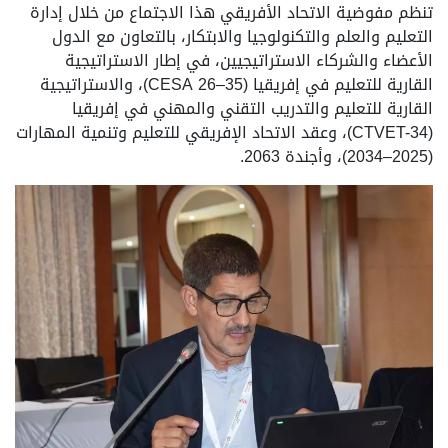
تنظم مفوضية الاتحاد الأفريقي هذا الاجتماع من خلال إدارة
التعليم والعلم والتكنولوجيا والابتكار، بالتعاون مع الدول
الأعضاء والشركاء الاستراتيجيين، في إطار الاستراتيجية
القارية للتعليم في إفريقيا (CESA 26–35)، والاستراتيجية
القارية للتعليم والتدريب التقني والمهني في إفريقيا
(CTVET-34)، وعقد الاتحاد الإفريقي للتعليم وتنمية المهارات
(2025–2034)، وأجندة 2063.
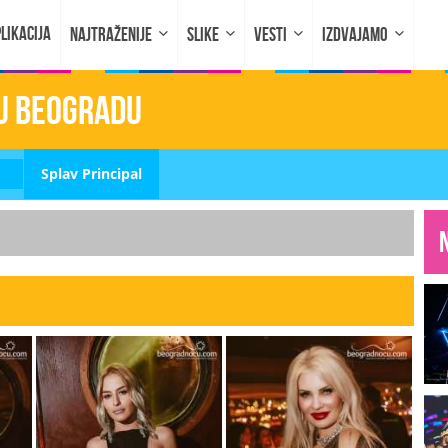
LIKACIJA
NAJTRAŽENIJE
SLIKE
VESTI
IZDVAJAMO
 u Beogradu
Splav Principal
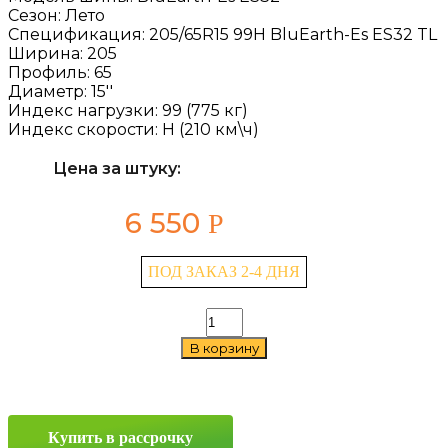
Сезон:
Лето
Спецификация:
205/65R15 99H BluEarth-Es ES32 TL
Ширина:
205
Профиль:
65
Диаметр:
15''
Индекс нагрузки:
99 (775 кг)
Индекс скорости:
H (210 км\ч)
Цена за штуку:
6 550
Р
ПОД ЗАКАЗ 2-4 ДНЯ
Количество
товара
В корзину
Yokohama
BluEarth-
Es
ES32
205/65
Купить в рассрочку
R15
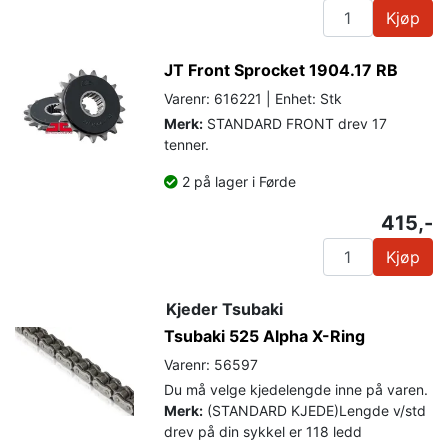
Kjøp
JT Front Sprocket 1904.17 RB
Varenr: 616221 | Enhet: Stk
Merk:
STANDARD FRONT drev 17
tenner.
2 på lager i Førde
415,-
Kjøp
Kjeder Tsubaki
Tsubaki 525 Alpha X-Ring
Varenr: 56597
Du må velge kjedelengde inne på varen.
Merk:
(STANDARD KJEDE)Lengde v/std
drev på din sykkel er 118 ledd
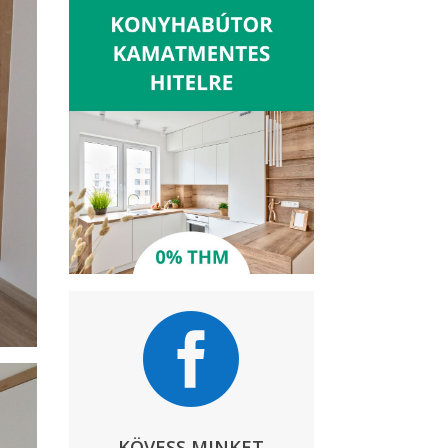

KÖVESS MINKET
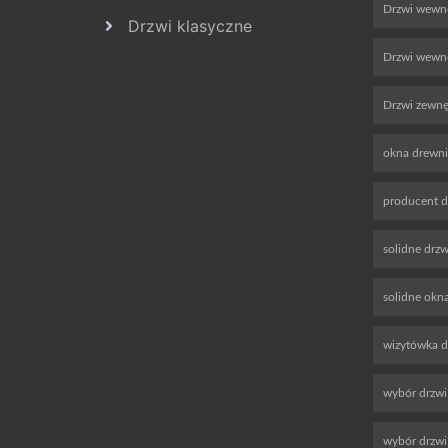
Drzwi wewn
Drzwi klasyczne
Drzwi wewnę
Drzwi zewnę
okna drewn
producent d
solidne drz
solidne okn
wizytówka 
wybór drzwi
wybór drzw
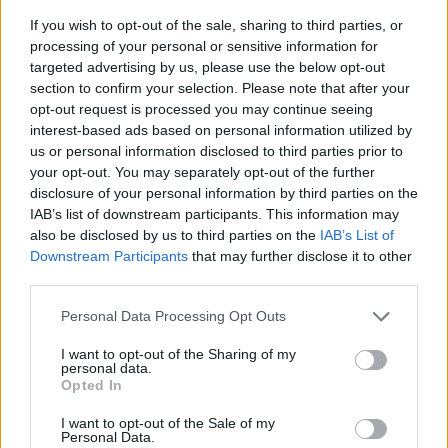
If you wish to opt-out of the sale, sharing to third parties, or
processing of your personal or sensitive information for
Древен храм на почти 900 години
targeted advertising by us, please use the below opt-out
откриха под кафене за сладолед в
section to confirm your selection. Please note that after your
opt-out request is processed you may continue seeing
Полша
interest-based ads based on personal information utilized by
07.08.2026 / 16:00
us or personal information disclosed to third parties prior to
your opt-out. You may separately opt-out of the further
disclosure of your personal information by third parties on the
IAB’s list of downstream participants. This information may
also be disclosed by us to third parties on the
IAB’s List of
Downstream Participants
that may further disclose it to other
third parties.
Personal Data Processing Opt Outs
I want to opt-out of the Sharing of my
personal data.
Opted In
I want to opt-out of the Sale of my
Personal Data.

-=-=-

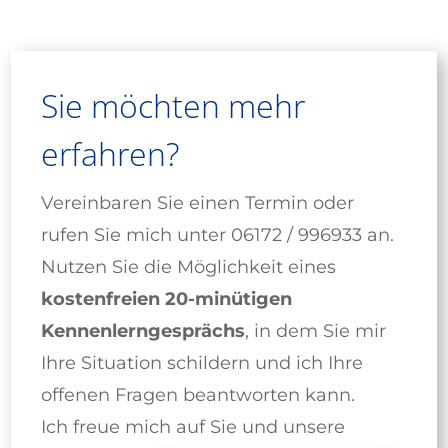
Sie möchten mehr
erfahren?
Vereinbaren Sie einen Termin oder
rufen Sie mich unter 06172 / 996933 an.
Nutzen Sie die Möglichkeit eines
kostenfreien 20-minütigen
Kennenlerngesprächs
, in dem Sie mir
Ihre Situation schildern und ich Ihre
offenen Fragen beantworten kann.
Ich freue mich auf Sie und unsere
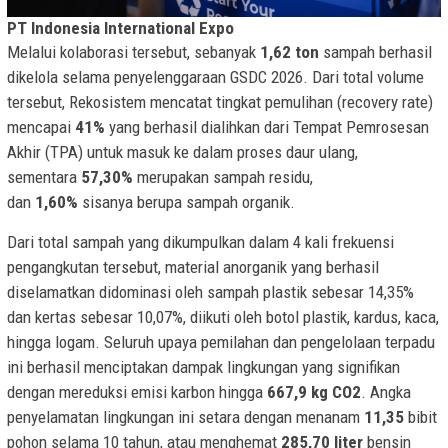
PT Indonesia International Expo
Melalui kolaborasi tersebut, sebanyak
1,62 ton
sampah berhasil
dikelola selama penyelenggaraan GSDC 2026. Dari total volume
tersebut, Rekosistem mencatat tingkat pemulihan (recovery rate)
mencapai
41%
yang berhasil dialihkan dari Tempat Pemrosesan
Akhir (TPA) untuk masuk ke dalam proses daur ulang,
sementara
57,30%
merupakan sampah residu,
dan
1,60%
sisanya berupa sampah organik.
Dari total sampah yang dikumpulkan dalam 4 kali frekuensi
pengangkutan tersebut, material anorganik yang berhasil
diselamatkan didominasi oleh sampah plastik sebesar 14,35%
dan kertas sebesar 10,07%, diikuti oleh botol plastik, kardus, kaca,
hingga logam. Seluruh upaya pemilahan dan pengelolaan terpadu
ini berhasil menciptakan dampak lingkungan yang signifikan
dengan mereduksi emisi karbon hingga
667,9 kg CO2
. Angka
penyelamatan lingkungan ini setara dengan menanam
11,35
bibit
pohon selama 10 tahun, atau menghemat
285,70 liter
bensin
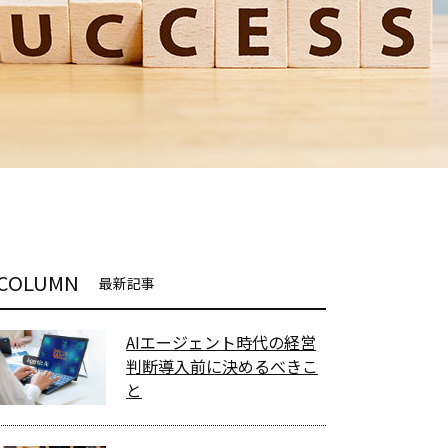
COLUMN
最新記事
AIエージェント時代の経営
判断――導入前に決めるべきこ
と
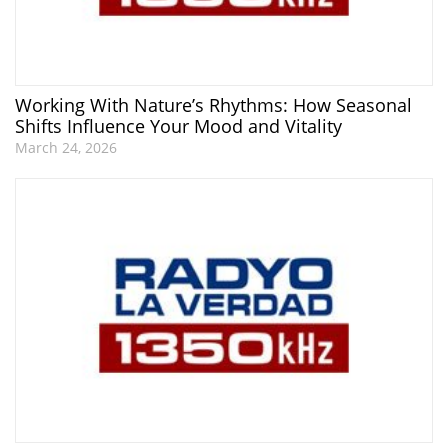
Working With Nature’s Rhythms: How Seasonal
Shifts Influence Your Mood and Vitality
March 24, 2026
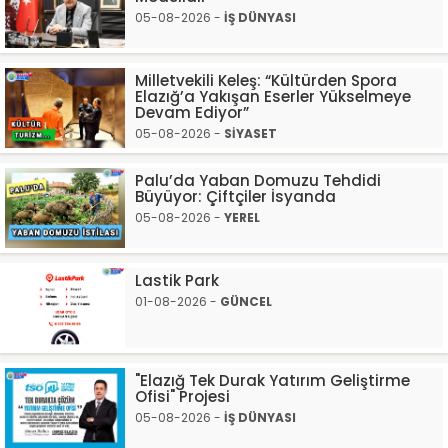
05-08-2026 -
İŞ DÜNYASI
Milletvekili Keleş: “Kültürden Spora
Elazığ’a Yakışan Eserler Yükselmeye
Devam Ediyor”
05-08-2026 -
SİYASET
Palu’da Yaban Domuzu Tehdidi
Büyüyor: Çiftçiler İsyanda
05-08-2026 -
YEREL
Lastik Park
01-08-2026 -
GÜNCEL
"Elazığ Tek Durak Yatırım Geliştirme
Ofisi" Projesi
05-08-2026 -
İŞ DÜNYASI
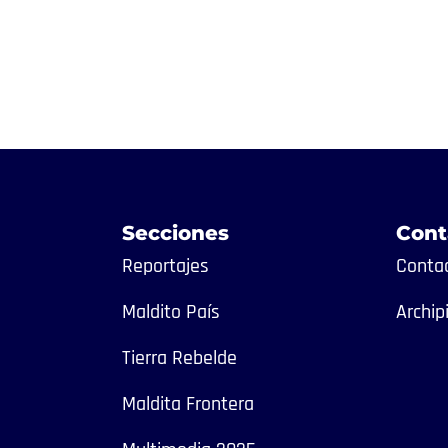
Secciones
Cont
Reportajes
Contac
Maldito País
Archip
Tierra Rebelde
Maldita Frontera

-=-=-

Assignment>
Find the lines above that contain the word "further" and collect them.

Exercise answer>
your opt-out. You may separately opt-out of the further
that may further disclose it to other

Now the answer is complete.